[[ EXTRACTED INFORMATION, beginning ]]

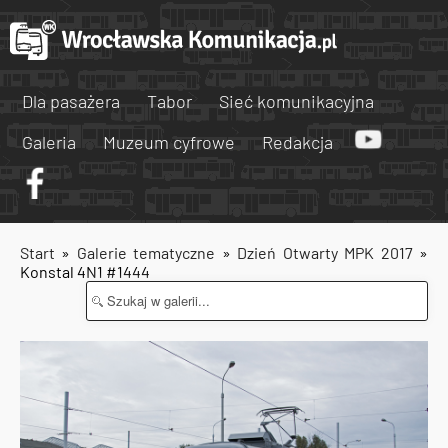
Dla pasażera
Tabor
Sieć komunikacyjna
Galeria
Muzeum cyfrowe
Redakcja
Start
»
Galerie tematyczne
»
Dzień Otwarty MPK 2017
»
Konstal 4N1 #1444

[[ EXTRACTED INFORMATION, end ]]

WORK REQUIRED: Go back to the records above and write them out exactly, without the pictures.

SOLVED PROBLEM:
Dla pasażera
Tabor
Sieć komunikacyjna
Galeria
Muzeum cyfrowe
Redakcja
Start
»
Galerie tematyczne
»
Dzień Otwarty MPK 2017
»
Konstal 4N1 #1444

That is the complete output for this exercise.